Mélodie Zhao photo Vera Makus (1)

Melodie Zhao, age 15 (photo: Vera Makus)

Updated 7 March: link to review in Le Temps Geneva / Saint Prex, Switzerland (GenevaLunch) - Mélodie Zhao, age 15, will sit down at a grand piano at Geneva’s Victoria Hall Tuesday evening, to a sellout crowd of nearly 2,000 people, to interpret Chopin, in honour of his 200th birthday. It’s one of several Chopin events this week in Geneva which include 24 pianists from around the world, each interpreting one of his Etudes, also at Victoria Hall.

Zhao will perform the complete 27 Etudes (Op. 10 and Op. 25 and three without opus numbers) in one concert, a challenge rarely met by pianists.

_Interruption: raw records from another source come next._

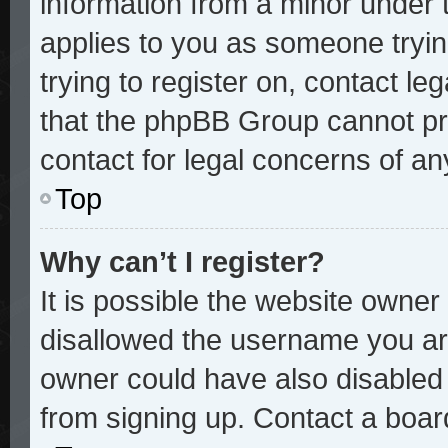
information from a minor under t
applies to you as someone trying
trying to register on, contact le
that the phpBB Group cannot pro
contact for legal concerns of an
Top
Why can’t I register?
It is possible the website owne
disallowed the username you are
owner could have also disabled r
from signing up. Contact a board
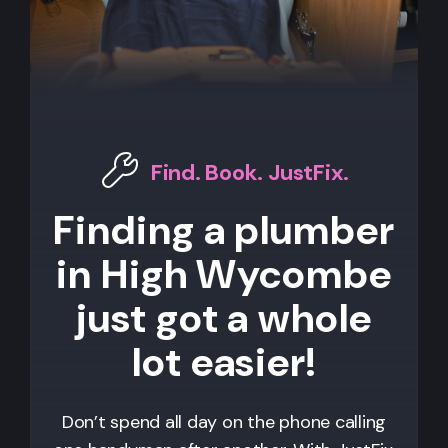
Find. Book. JustFix.
Finding a plumber
in High Wycombe
just got a whole
lot easier!
Don’t spend all day on the phone calling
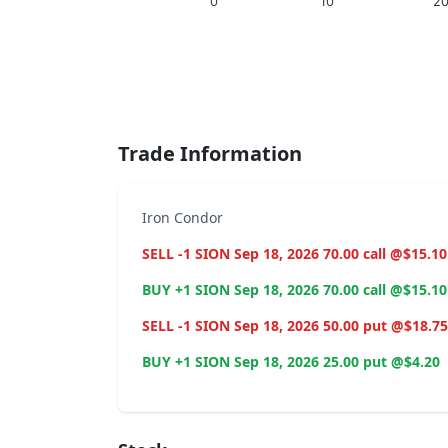
0
10
2
End of interactive chart.
Trade Information
Iron Condor
SELL -1 SION Sep 18, 2026 70.00 call @$15.10
BUY +1 SION Sep 18, 2026 70.00 call @$15.10
SELL -1 SION Sep 18, 2026 50.00 put @$18.75
BUY +1 SION Sep 18, 2026 25.00 put @$4.20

“Ernesto”, president of Zamis OSR (Friends of the Suisse Romande Orchestra), which organized Zhao’s concert, calls her “phenomenal” and British classical pianist Andràs Schiff says she is “fantastic.” Ernesto noted in a recent letter to members of the group, inviting them to Tuesday’s concert, that “I will hardly insist on the extraordinary feat that performing all 27 of Chopin’s Etudes in one concert represents: it’s enough to say very few pianists are even up to this.”

Zhao’s relationship to Chopin is very special: at age 13 she became the youngest person to record his complete 24 Etudes with opus numbers, in the Tibor Varga Studios in Switzerland. At age eight she was already performing Chopin’s work in concert halls.

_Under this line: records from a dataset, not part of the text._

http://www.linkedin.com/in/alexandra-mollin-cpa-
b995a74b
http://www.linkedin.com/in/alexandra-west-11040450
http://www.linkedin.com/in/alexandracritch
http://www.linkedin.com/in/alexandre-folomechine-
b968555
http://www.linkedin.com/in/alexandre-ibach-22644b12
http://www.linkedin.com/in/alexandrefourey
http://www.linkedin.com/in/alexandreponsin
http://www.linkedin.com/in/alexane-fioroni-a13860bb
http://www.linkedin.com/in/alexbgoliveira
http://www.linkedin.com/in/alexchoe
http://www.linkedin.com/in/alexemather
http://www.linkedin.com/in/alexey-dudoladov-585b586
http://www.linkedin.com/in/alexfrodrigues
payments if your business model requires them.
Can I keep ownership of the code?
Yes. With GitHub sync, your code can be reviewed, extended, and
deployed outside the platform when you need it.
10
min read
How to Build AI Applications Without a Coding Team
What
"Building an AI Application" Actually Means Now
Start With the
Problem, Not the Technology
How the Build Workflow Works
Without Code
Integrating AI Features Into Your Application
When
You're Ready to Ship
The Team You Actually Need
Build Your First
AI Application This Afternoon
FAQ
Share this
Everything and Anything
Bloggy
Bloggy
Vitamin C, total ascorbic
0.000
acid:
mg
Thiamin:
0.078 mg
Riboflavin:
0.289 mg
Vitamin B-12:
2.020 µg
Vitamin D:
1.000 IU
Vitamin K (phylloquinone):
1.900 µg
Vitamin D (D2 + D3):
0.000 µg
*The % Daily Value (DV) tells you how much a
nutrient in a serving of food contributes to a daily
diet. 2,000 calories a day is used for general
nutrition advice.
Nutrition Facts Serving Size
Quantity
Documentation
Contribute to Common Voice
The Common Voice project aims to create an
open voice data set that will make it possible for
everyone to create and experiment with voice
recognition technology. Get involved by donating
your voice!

Her relationship to Geneva is also special, with her first completely solo recital at age 10 performed at the Palais de l’Athénée in Geneva, a programme of 70 minutes, with works from several periods.

She has been invited, since age 12, to perform at major festivals and concert series including, in Switzerland, the Davos Festival, Musiksommer am Zurichsee, and les Sommets du Classique in Crans-Montana.

Tuesday’s concert is a return trip to Geneva’s Victoria Hall, where she and Chopin have already enchanted audiences, notably in June 2009 when she played as a soloist with the Geneva Symphony Orchestra (Ed. note: YouTube videos are at the end of this article).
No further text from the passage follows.